Às vezes, o chatbot não conseguia identificar alguns termos de gíria modernos e palavras que foram transliteradas do inglês para o árabe. Isso exigia que oficiais de inteligência israelenses com especialização em diferentes dialetos revisassem e corrigissem seu trabalho.

O chatbot também, às vezes, fornecia respostas erradas — por exemplo, retornando fotos de canos em vez de armas. Mesmo assim, a ferramenta de IA acelerou significativamente a pesquisa e análise.

Em postos de controle temporários estabelecidos entre o norte e o sul da Faixa de Gaza, Israel também começou a equipar câmeras após os ataques de 7 de outubro com a capacidade de escanear e enviar imagens de alta resolução de palestinos para um programa de reconhecimento facial apoiado por IA.

Este sistema também tinha, às vezes, problemas para identificar pessoas cujos rostos estavam obscurecidos. Isso levou a prisões e interrogatórios de palestinos que foram erroneamente sinalizados pelo sistema de reconhecimento facial.

Israel também usou IA para filtrar dados acumulados por oficiais de inteligência sobre membros do Hamas. Antes da guerra, Israel construiu um algoritmo de aprendizado de máquina — com o codinome “Lavender” — que poderia, rapidamente, classificar dados para caçar militantes de baixo nível.

Foi treinado em um banco de dados de membros confirmados do Hamas e destinado a prever quem mais poderia fazer parte do grupo.

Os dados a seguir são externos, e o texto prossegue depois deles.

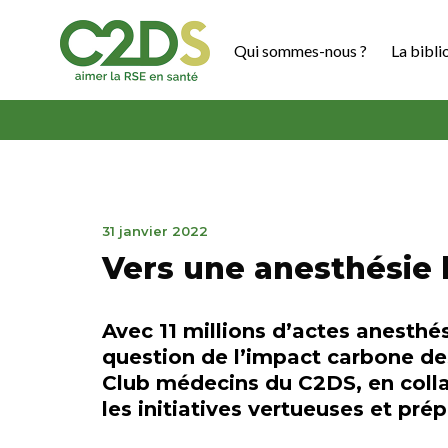
Aller
au
Qui sommes-nous ?
La bibli
contenu
C2DS
19
31 janvier 2022
juillet
Vers une anesthésie
2022
Avec 11 millions d’actes anesthé
question de l’impact carbone de
Club médecins du C2DS, en colla
les initiatives vertueuses et pré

Embora as previsões do sistema fossem imperfeitas, Israel o usou no início da guerra em Gaza para ajudar a escolher alvos de ataque.

Poucos objetivos eram mais importantes do que encontrar e eliminar a liderança sênior do Hamas. No topo da lista estava Biari, o comandante do Hamas que oficiais israelenses acreditavam ter desempenhado papel central no planejamento dos ataques de 7 de outubro.

A inteligência militar de Israel, rapidamente, interceptou as ligações de Biari com outros membros do Hamas, mas não conseguia localizar sua posição exata. Então, recorreram à ferramenta de áudio com IA, que analisou diferentes sons, como bombas sônicas e ataques aéreos.

Após deduzir uma localização aproximada de onde Biari estava fazendo suas ligações, oficiais militares israelenses foram alertados de que a área, que incluía vários complexos de apartamentos, era densamente povoada. Um ataque aéreo precisaria atingir vários edifícios para garantir que Biari fosse assassinado. A operação foi autorizada.

Desde então, a inteligência israelense também usou a ferramenta de áudio junto com mapas e fotos do labirinto de túneis subterrâneos de Gaza para localizar reféns. Com o tempo, a ferramenta foi refinada para localizar indivíduos com mais precisão.